BRUSSELS ― It's older than the euro and as integral to the EU as being able to cross borders without a passport ― but the single market is failing to deliver while ever-stronger world economies gain the upper hand.

Enrico Letta, a former Italian prime minister who will hand his report on the issue to EU leaders at their summit in Brussels on Thursday, told POLITICO the bloc needed to be "less naïve" if Europe was going to be robust enough in the years ahead.

“I strongly think that we need to create a single market with teeth," he said. "This is the key point: a single market with teeth."

The network of the EU's 27 countries, and a few neighboring nations beside, is supposed to allow the free movement of goods, services, people and capital, and came into being in 1993. While seen as one of the EU's greatest achievements, politicians still lament the ways it doesn't work. With the EU confronted by pressure to remain competitive in the face of emerging powers such as India and China, that needs to change.

Letta's report is wide-ranging and, in some places, radical. One of his more controversial suggestions is about the rules for when governments subsidize companies ― known in the EU as "state aid" ― and which the European Commission is in charge of.

The Italian will tell leaders they should explore how these subsidies “can become a more European tool and less a national tool,” he told POLITICO, arguing that Europe needs to avoid internal competition. State aid “can be added to the rest of the European tools,” he added.

The report calls for a state aid contribution mechanism where governments would put some of their national funding into pan-European initiatives.

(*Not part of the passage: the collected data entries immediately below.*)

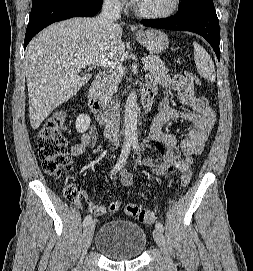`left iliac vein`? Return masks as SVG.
<instances>
[{"label": "left iliac vein", "instance_id": "left-iliac-vein-1", "mask_svg": "<svg viewBox=\"0 0 253 271\" xmlns=\"http://www.w3.org/2000/svg\"><path fill=\"white\" fill-rule=\"evenodd\" d=\"M153 237H154L155 242L157 243V245L159 246V248L163 254L166 266L170 269L173 268V262L171 260L170 255H169L167 244H166L163 233L160 230L155 229L153 231Z\"/></svg>", "mask_w": 253, "mask_h": 271}]
</instances>
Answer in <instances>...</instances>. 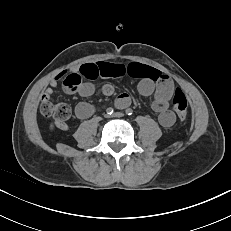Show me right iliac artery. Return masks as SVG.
<instances>
[{
	"label": "right iliac artery",
	"instance_id": "obj_1",
	"mask_svg": "<svg viewBox=\"0 0 231 231\" xmlns=\"http://www.w3.org/2000/svg\"><path fill=\"white\" fill-rule=\"evenodd\" d=\"M114 112L113 108H108L107 109V114L111 115Z\"/></svg>",
	"mask_w": 231,
	"mask_h": 231
}]
</instances>
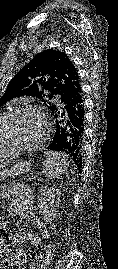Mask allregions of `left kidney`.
<instances>
[{"label":"left kidney","instance_id":"5707ae66","mask_svg":"<svg viewBox=\"0 0 118 269\" xmlns=\"http://www.w3.org/2000/svg\"><path fill=\"white\" fill-rule=\"evenodd\" d=\"M60 195L61 191L56 187L42 186L40 188L37 196V208L45 224H51L56 218Z\"/></svg>","mask_w":118,"mask_h":269}]
</instances>
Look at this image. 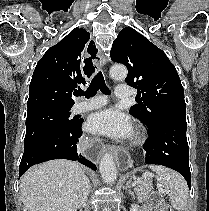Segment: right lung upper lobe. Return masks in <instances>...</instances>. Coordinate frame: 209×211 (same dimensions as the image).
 <instances>
[{"instance_id": "right-lung-upper-lobe-1", "label": "right lung upper lobe", "mask_w": 209, "mask_h": 211, "mask_svg": "<svg viewBox=\"0 0 209 211\" xmlns=\"http://www.w3.org/2000/svg\"><path fill=\"white\" fill-rule=\"evenodd\" d=\"M90 34L74 28L59 43L47 50L34 70L29 86L28 112L43 108H71L72 95L95 71L91 57L85 58ZM89 53V52H88Z\"/></svg>"}]
</instances>
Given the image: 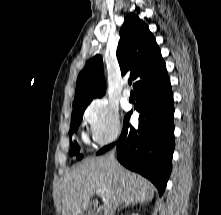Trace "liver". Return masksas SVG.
Returning a JSON list of instances; mask_svg holds the SVG:
<instances>
[{
  "label": "liver",
  "mask_w": 221,
  "mask_h": 215,
  "mask_svg": "<svg viewBox=\"0 0 221 215\" xmlns=\"http://www.w3.org/2000/svg\"><path fill=\"white\" fill-rule=\"evenodd\" d=\"M62 187V215L82 214L95 193L109 211L115 203L149 202L155 191L147 179L112 162L109 156L86 159L65 175Z\"/></svg>",
  "instance_id": "1"
}]
</instances>
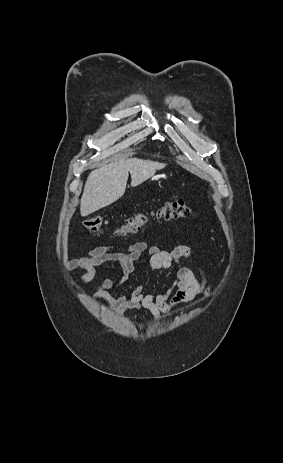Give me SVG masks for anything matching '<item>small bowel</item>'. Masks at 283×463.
I'll return each mask as SVG.
<instances>
[{"instance_id":"c3829d8e","label":"small bowel","mask_w":283,"mask_h":463,"mask_svg":"<svg viewBox=\"0 0 283 463\" xmlns=\"http://www.w3.org/2000/svg\"><path fill=\"white\" fill-rule=\"evenodd\" d=\"M144 256L148 257V266L152 271L173 270L169 284L158 292L147 291L150 276H143L135 267V263ZM191 257L192 251L186 245H178L168 252L157 246H150L146 241H138L126 247H95L87 256L70 259L67 269L85 270L81 283L86 284L95 275L96 266L108 262L119 264L122 276L118 279L102 280L95 293V299L108 301L111 308L119 314L128 310H146L153 318L163 319L177 306L186 304L200 295H206L211 290L202 270V279H198L191 269L181 265L182 259ZM134 275L140 278L139 285L133 288L126 286L127 280ZM112 289H119L120 294L112 296L109 293Z\"/></svg>"}]
</instances>
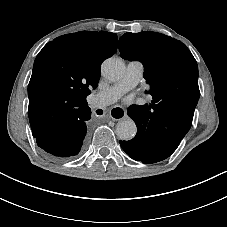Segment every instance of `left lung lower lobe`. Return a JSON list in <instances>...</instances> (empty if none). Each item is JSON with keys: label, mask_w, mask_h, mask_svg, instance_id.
I'll list each match as a JSON object with an SVG mask.
<instances>
[{"label": "left lung lower lobe", "mask_w": 227, "mask_h": 227, "mask_svg": "<svg viewBox=\"0 0 227 227\" xmlns=\"http://www.w3.org/2000/svg\"><path fill=\"white\" fill-rule=\"evenodd\" d=\"M187 95L183 100L156 101L150 105H132L127 109L137 126L136 136L119 141L134 160L156 163L169 157L189 131L197 102Z\"/></svg>", "instance_id": "0a47b994"}]
</instances>
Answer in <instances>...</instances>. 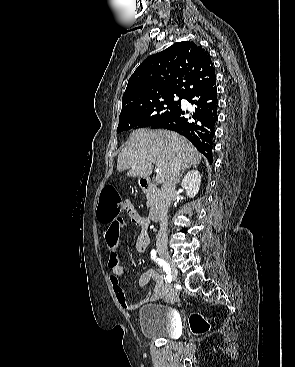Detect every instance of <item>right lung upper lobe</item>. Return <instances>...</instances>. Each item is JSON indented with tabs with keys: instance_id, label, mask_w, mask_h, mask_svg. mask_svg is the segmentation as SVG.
<instances>
[{
	"instance_id": "obj_1",
	"label": "right lung upper lobe",
	"mask_w": 295,
	"mask_h": 367,
	"mask_svg": "<svg viewBox=\"0 0 295 367\" xmlns=\"http://www.w3.org/2000/svg\"><path fill=\"white\" fill-rule=\"evenodd\" d=\"M213 79L215 72L209 53L194 42H177L146 58L134 71L122 97L121 113L138 100L164 94L185 97Z\"/></svg>"
}]
</instances>
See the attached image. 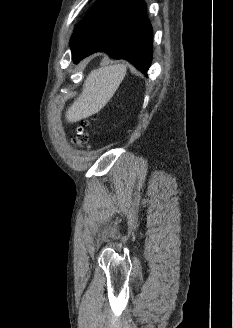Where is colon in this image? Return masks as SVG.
Here are the masks:
<instances>
[{
    "mask_svg": "<svg viewBox=\"0 0 233 328\" xmlns=\"http://www.w3.org/2000/svg\"><path fill=\"white\" fill-rule=\"evenodd\" d=\"M86 125L83 124L77 129L76 136L73 139V142L78 145L82 146L88 142V134L86 133Z\"/></svg>",
    "mask_w": 233,
    "mask_h": 328,
    "instance_id": "5ec220e1",
    "label": "colon"
}]
</instances>
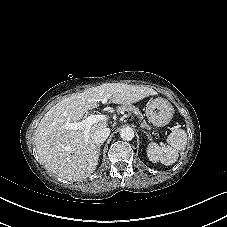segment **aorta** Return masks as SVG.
I'll list each match as a JSON object with an SVG mask.
<instances>
[{
  "label": "aorta",
  "mask_w": 227,
  "mask_h": 227,
  "mask_svg": "<svg viewBox=\"0 0 227 227\" xmlns=\"http://www.w3.org/2000/svg\"><path fill=\"white\" fill-rule=\"evenodd\" d=\"M120 137L125 141H130L134 138V131L130 127L122 128L120 131Z\"/></svg>",
  "instance_id": "aorta-1"
}]
</instances>
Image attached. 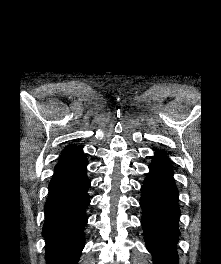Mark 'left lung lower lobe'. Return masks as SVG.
Segmentation results:
<instances>
[{
    "label": "left lung lower lobe",
    "mask_w": 221,
    "mask_h": 264,
    "mask_svg": "<svg viewBox=\"0 0 221 264\" xmlns=\"http://www.w3.org/2000/svg\"><path fill=\"white\" fill-rule=\"evenodd\" d=\"M149 169L140 199L146 246L154 264H177L180 209L178 189L166 153L157 151Z\"/></svg>",
    "instance_id": "left-lung-lower-lobe-1"
}]
</instances>
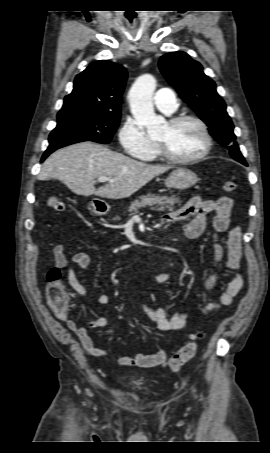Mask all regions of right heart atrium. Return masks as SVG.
<instances>
[{"instance_id": "obj_1", "label": "right heart atrium", "mask_w": 270, "mask_h": 453, "mask_svg": "<svg viewBox=\"0 0 270 453\" xmlns=\"http://www.w3.org/2000/svg\"><path fill=\"white\" fill-rule=\"evenodd\" d=\"M118 139L123 151L135 158H144L155 148V143L132 118L124 120L118 132Z\"/></svg>"}]
</instances>
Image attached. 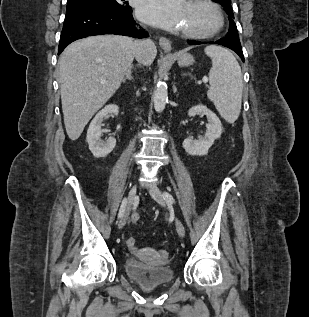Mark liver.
I'll list each match as a JSON object with an SVG mask.
<instances>
[{"instance_id":"6515ba94","label":"liver","mask_w":309,"mask_h":317,"mask_svg":"<svg viewBox=\"0 0 309 317\" xmlns=\"http://www.w3.org/2000/svg\"><path fill=\"white\" fill-rule=\"evenodd\" d=\"M143 43L139 62L150 66L154 43ZM135 57L134 41L119 35H98L71 43L59 59V82L64 124L77 140L92 116L120 87Z\"/></svg>"}]
</instances>
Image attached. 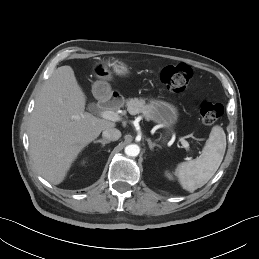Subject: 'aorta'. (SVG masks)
Instances as JSON below:
<instances>
[{
	"instance_id": "1",
	"label": "aorta",
	"mask_w": 259,
	"mask_h": 259,
	"mask_svg": "<svg viewBox=\"0 0 259 259\" xmlns=\"http://www.w3.org/2000/svg\"><path fill=\"white\" fill-rule=\"evenodd\" d=\"M140 152V148L136 144H130L125 147V154L127 156L136 157Z\"/></svg>"
}]
</instances>
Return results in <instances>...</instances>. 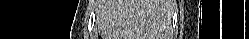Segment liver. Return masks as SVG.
I'll use <instances>...</instances> for the list:
<instances>
[{"label":"liver","instance_id":"6515ba94","mask_svg":"<svg viewBox=\"0 0 249 39\" xmlns=\"http://www.w3.org/2000/svg\"><path fill=\"white\" fill-rule=\"evenodd\" d=\"M170 0H105L99 6L103 39H164Z\"/></svg>","mask_w":249,"mask_h":39}]
</instances>
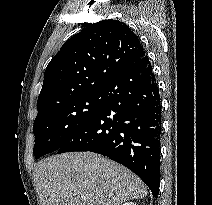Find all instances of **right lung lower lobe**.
<instances>
[{
  "label": "right lung lower lobe",
  "mask_w": 212,
  "mask_h": 205,
  "mask_svg": "<svg viewBox=\"0 0 212 205\" xmlns=\"http://www.w3.org/2000/svg\"><path fill=\"white\" fill-rule=\"evenodd\" d=\"M102 103L58 150L91 151L126 166L157 197L160 182L161 102L148 56L101 90Z\"/></svg>",
  "instance_id": "98d812e1"
}]
</instances>
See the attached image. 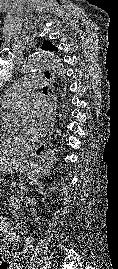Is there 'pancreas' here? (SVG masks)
<instances>
[{
  "label": "pancreas",
  "mask_w": 118,
  "mask_h": 269,
  "mask_svg": "<svg viewBox=\"0 0 118 269\" xmlns=\"http://www.w3.org/2000/svg\"><path fill=\"white\" fill-rule=\"evenodd\" d=\"M12 189V183H9V187H1V192H10Z\"/></svg>",
  "instance_id": "obj_1"
}]
</instances>
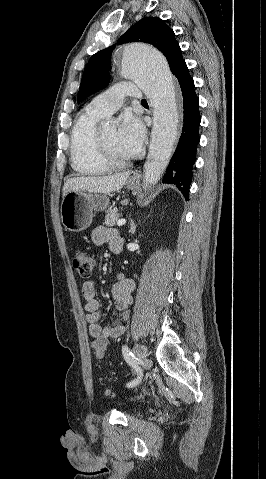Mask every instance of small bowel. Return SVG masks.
I'll use <instances>...</instances> for the list:
<instances>
[{
    "instance_id": "obj_1",
    "label": "small bowel",
    "mask_w": 266,
    "mask_h": 479,
    "mask_svg": "<svg viewBox=\"0 0 266 479\" xmlns=\"http://www.w3.org/2000/svg\"><path fill=\"white\" fill-rule=\"evenodd\" d=\"M92 240L97 245L117 242L122 247V239L116 234L115 230L108 227H98L92 233ZM134 282L124 276H119L118 281L112 288V295L115 301L117 315L114 322L103 327L101 320V304L96 298L95 287L92 282L86 281L82 285V294L85 299V309L87 311L86 321L88 323L89 335L94 338L117 339L124 331L123 322L128 318L129 308L133 303L132 292Z\"/></svg>"
}]
</instances>
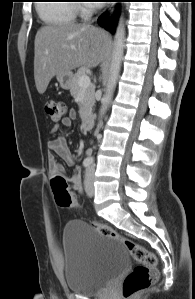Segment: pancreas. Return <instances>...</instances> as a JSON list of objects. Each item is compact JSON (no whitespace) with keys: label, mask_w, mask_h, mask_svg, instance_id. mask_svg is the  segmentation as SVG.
<instances>
[{"label":"pancreas","mask_w":195,"mask_h":299,"mask_svg":"<svg viewBox=\"0 0 195 299\" xmlns=\"http://www.w3.org/2000/svg\"><path fill=\"white\" fill-rule=\"evenodd\" d=\"M86 68L81 67L77 73L73 76V81L72 85L70 87V93L74 98H77L80 93H83V100L80 105V116L84 117L87 113H89L95 103V98H94V91L95 87L94 85L90 84L86 88H82L79 86V79L81 76L86 75Z\"/></svg>","instance_id":"pancreas-1"}]
</instances>
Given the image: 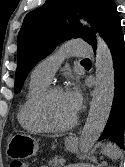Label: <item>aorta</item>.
Instances as JSON below:
<instances>
[{"instance_id": "762f6f07", "label": "aorta", "mask_w": 125, "mask_h": 167, "mask_svg": "<svg viewBox=\"0 0 125 167\" xmlns=\"http://www.w3.org/2000/svg\"><path fill=\"white\" fill-rule=\"evenodd\" d=\"M86 24V22L82 21ZM97 36L96 84L80 146L87 153L102 134L110 115L114 97V69L112 55L105 41Z\"/></svg>"}]
</instances>
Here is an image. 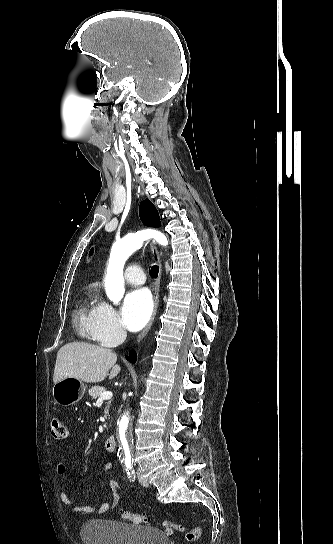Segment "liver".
I'll use <instances>...</instances> for the list:
<instances>
[{
  "mask_svg": "<svg viewBox=\"0 0 333 544\" xmlns=\"http://www.w3.org/2000/svg\"><path fill=\"white\" fill-rule=\"evenodd\" d=\"M117 355L108 348L84 342H71L61 347L57 353L53 382L73 377L87 383L103 381L116 377L121 368L116 364Z\"/></svg>",
  "mask_w": 333,
  "mask_h": 544,
  "instance_id": "liver-1",
  "label": "liver"
}]
</instances>
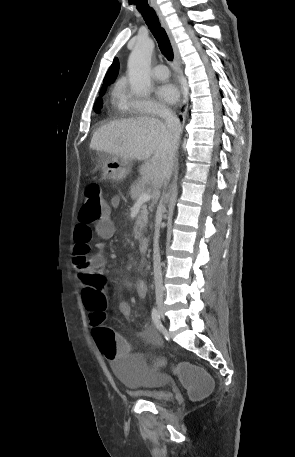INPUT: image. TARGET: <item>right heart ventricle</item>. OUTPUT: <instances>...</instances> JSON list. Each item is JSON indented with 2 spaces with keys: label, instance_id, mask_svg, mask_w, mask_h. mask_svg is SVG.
Instances as JSON below:
<instances>
[{
  "label": "right heart ventricle",
  "instance_id": "obj_1",
  "mask_svg": "<svg viewBox=\"0 0 295 457\" xmlns=\"http://www.w3.org/2000/svg\"><path fill=\"white\" fill-rule=\"evenodd\" d=\"M111 101L113 107L122 115H128L132 113V109L129 103V96L125 92L122 83H118L114 86L111 94Z\"/></svg>",
  "mask_w": 295,
  "mask_h": 457
}]
</instances>
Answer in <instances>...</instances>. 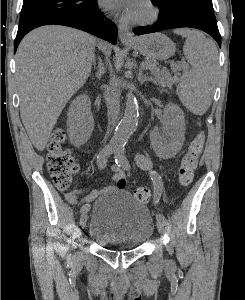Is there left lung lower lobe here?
<instances>
[{"label":"left lung lower lobe","mask_w":245,"mask_h":300,"mask_svg":"<svg viewBox=\"0 0 245 300\" xmlns=\"http://www.w3.org/2000/svg\"><path fill=\"white\" fill-rule=\"evenodd\" d=\"M180 27L200 29L211 35L221 47V35L214 11L193 5H176L166 14H159L158 21L152 26L137 27L134 34L143 35Z\"/></svg>","instance_id":"1"}]
</instances>
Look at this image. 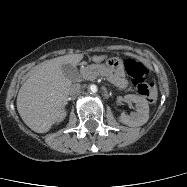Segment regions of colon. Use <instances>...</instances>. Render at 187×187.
<instances>
[{
    "label": "colon",
    "instance_id": "obj_1",
    "mask_svg": "<svg viewBox=\"0 0 187 187\" xmlns=\"http://www.w3.org/2000/svg\"><path fill=\"white\" fill-rule=\"evenodd\" d=\"M125 68L135 85L137 93L148 102H154L157 94L154 85L146 79L148 70L145 64L139 59L129 58L125 62Z\"/></svg>",
    "mask_w": 187,
    "mask_h": 187
}]
</instances>
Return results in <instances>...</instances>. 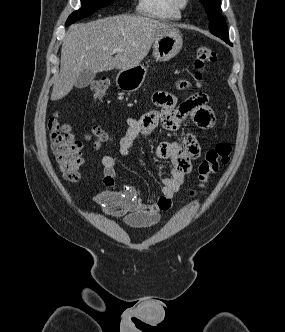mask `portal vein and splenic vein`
Segmentation results:
<instances>
[{
	"mask_svg": "<svg viewBox=\"0 0 285 332\" xmlns=\"http://www.w3.org/2000/svg\"><path fill=\"white\" fill-rule=\"evenodd\" d=\"M112 53H118V52H121L123 51V48H115V49H112L110 50Z\"/></svg>",
	"mask_w": 285,
	"mask_h": 332,
	"instance_id": "obj_1",
	"label": "portal vein and splenic vein"
}]
</instances>
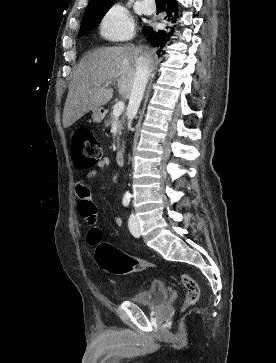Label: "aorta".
I'll list each match as a JSON object with an SVG mask.
<instances>
[{
  "label": "aorta",
  "instance_id": "aorta-1",
  "mask_svg": "<svg viewBox=\"0 0 276 363\" xmlns=\"http://www.w3.org/2000/svg\"><path fill=\"white\" fill-rule=\"evenodd\" d=\"M124 199H126V200H129L130 199V193L129 192H126L124 194Z\"/></svg>",
  "mask_w": 276,
  "mask_h": 363
}]
</instances>
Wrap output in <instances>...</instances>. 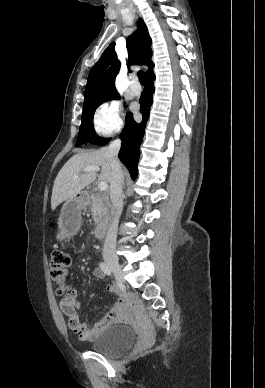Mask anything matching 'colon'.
<instances>
[{
    "instance_id": "colon-1",
    "label": "colon",
    "mask_w": 265,
    "mask_h": 388,
    "mask_svg": "<svg viewBox=\"0 0 265 388\" xmlns=\"http://www.w3.org/2000/svg\"><path fill=\"white\" fill-rule=\"evenodd\" d=\"M71 263L72 257L67 252L55 250L50 256V277L56 284V292L58 295L66 296L71 291L67 284V271Z\"/></svg>"
}]
</instances>
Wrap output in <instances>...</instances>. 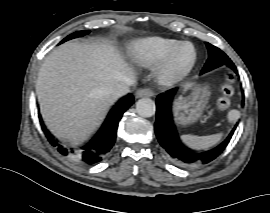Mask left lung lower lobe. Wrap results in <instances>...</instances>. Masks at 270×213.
<instances>
[{
	"mask_svg": "<svg viewBox=\"0 0 270 213\" xmlns=\"http://www.w3.org/2000/svg\"><path fill=\"white\" fill-rule=\"evenodd\" d=\"M231 68L238 74L235 65L231 66ZM176 91L177 89L168 90L167 92L160 94L156 99L157 110L155 132L158 141L165 150L170 161L177 166L194 167L209 163L224 151L237 124L228 137L217 147L204 152H195L188 149L180 141L172 119L171 105Z\"/></svg>",
	"mask_w": 270,
	"mask_h": 213,
	"instance_id": "left-lung-lower-lobe-1",
	"label": "left lung lower lobe"
}]
</instances>
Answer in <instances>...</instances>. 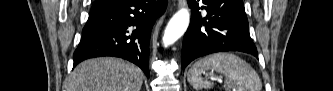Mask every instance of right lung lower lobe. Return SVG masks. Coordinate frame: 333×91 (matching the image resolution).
Returning <instances> with one entry per match:
<instances>
[{
  "label": "right lung lower lobe",
  "mask_w": 333,
  "mask_h": 91,
  "mask_svg": "<svg viewBox=\"0 0 333 91\" xmlns=\"http://www.w3.org/2000/svg\"><path fill=\"white\" fill-rule=\"evenodd\" d=\"M167 0H113L94 4L74 53V66L100 56H114L138 65L149 77V41L155 20Z\"/></svg>",
  "instance_id": "obj_1"
}]
</instances>
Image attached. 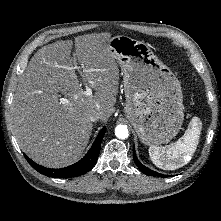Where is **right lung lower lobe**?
<instances>
[{"label": "right lung lower lobe", "mask_w": 221, "mask_h": 221, "mask_svg": "<svg viewBox=\"0 0 221 221\" xmlns=\"http://www.w3.org/2000/svg\"><path fill=\"white\" fill-rule=\"evenodd\" d=\"M105 130L106 128L103 127L88 153L80 161L71 166L61 169H50L36 164L27 156H25V158L35 170L49 177L72 178L83 175L87 173L90 169H92L97 162L101 148V141L105 134Z\"/></svg>", "instance_id": "1"}]
</instances>
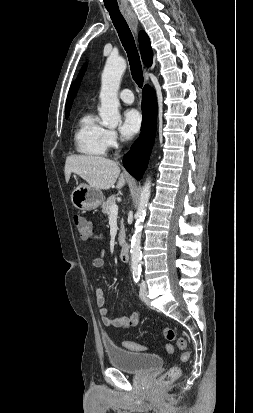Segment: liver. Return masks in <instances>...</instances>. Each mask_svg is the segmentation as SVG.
Returning <instances> with one entry per match:
<instances>
[{"mask_svg":"<svg viewBox=\"0 0 253 413\" xmlns=\"http://www.w3.org/2000/svg\"><path fill=\"white\" fill-rule=\"evenodd\" d=\"M65 180L69 181L71 173L83 178L92 188L107 190L114 186L122 188L126 183L125 175L120 174L117 162L101 156L72 155L66 158Z\"/></svg>","mask_w":253,"mask_h":413,"instance_id":"liver-1","label":"liver"}]
</instances>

In the report, obtained by POLITICO, Letta says that “Europe cannot, and should not, cede its role as a manufacturing leader to others."

Risky investments

In typical EU style, Letta's report is one of two significant studies written by former Italian prime ministers on similar subjects at the same time. Mario Draghi ― who led his homeland seven years after Letta before resigning in 2022 ― has been asked to explore Europe's "competitiveness" by the European Commission.

In his report, Letta suggests there should be wider use of EU laws that governments must apply to the letter — rather than being able to make changes to them, which can lead to a confusing patchwork of requirements. He also proposes a European Code of Business Law to streamline administration for companies.

The former prime minister said he also wants to build on the Important Projects of Common European Interest model which combines national subsidies to boost key technologies, and an Enlargement Solidarity Facility to facilitate a smooth EU entry for new members.

To help fund all its new goals, the EU needs a common financial market — a Saving and Investment Union — his report says, which can channel EU citizens’ savings to support businesses.

“In Europe, there is not an interest in investing in the private equity, and there is not a big interest in having risky investments,” Letta said, recommending incentives to attract investment firstly for the green and the digital transition.

Defense bonds

The report has a strong focus on integrating the energy, telecommunications, and finance industries with a roadmap to achieve progress in each sector by 2029. That could mean allowing more dealmaking, he said, a frequent demand by telecoms providers.

The money the EU will spend to improve its security should support “jobs and industries in Europe,” the report said. One of Letta’s advisers said he is supportive of defense bonds, already touted by internal market chief Thierry Breton and Estonian Prime Minister Kaja Kallas.

Once leaders have discussed the report this week, they will give directions on how much of it they want to see the Commission and European Parliament take on after the European elections in June and the formation of the new executive at the end of the year.